On This Day: SC rules on Bush v Gore, called a perversion by critics - Dec. 12, 2000

(edited from Wikipedia)
"
Bush v. Gore was a decision of the United States Supreme Court on December 12, 2000, that settled a recount dispute in Florida's 2000 presidential election between George W. Bush and Al Gore. On December 8, the Florida Supreme Court had ordered a statewide recount of all undervotes, over 61,000 ballots that the vote tabulation machines had missed. The Bush campaign immediately asked the U.S. Supreme Court to stay the decision and halt the recount.

Justice Antonin Scalia, convinced that all the manual recounts being performed in Florida's counties were illegitimate, urged his colleagues to grant the stay immediately. On December 9, the five conservative justices on the Court granted the stay, with Scalia citing "irreparable harm" that could befall Bush, as the recounts would cast "a needless and unjustified cloud" over Bush's legitimacy.
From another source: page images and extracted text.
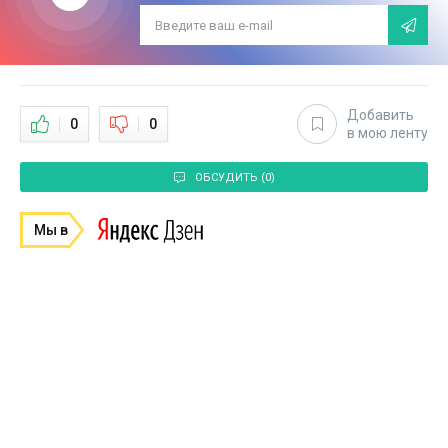
Добавить
0
0
в мою ленту
ОБСУДИТЬ (0)
Мы в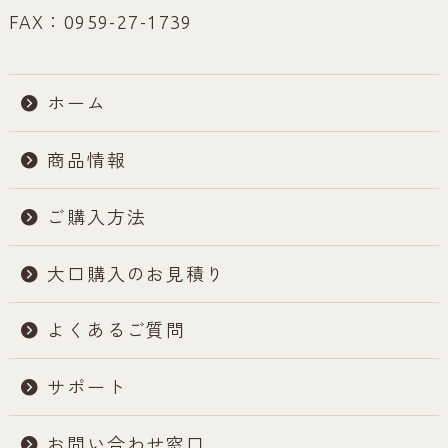
FAX：0959-27-1739
ホーム
商品情報
ご購入方法
大口購入のお見積り
よくあるご質問
サポート
お問い合わせ窓口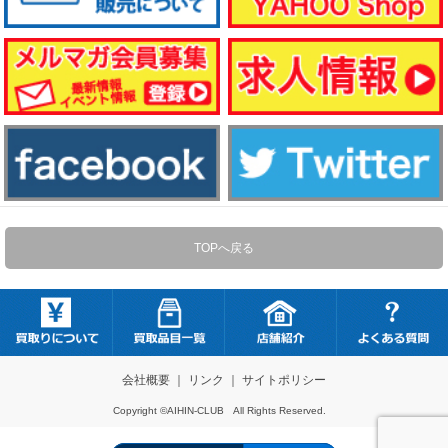
TOPへ戻る
会社概要
｜
リンク
｜
サイトポリシー
Copyright ©AIHIN-CLUB All Rights Reserved.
In dissent, Justice John Paul Stevens wrote that "counting every legally cast vote cannot constitute irreparable harm." Oral arguments were scheduled for December 11.

In a 5–4 per curiam decision, the Court ruled, strictly on equal protection grounds, that the recount be stopped. Specifically, it held that the use of different standards of counting in different counties violated the Equal Protection Clause of the U.S. Constitution.

The majority held that no alternative method could be established within the discretionary December 12 "safe harbor" deadline set by Title 3 of the United States Code. That deadline arrived two hours after the release of the Court's decision. The Court, holding that not meeting the "safe harbor" deadline would therefore violate the Florida Election Code, rejected an extension of the deadline.

The Supreme Court's decision in Bush v. Gore was among the most controversial in U.S. history, as it allowed the vote certification made by Florida Secretary of State Katherine Harris to stand, giving Bush Florida's 25 electoral votes. Florida's votes gave Bush, the Republican nominee, 271 electoral votes, one more than the 270 required to win the Electoral College. This meant the defeat of Democratic candidate Al Gore, who won 267 electoral votes but received 266, as a "faithless elector" from the District of Columbia abstained from voting.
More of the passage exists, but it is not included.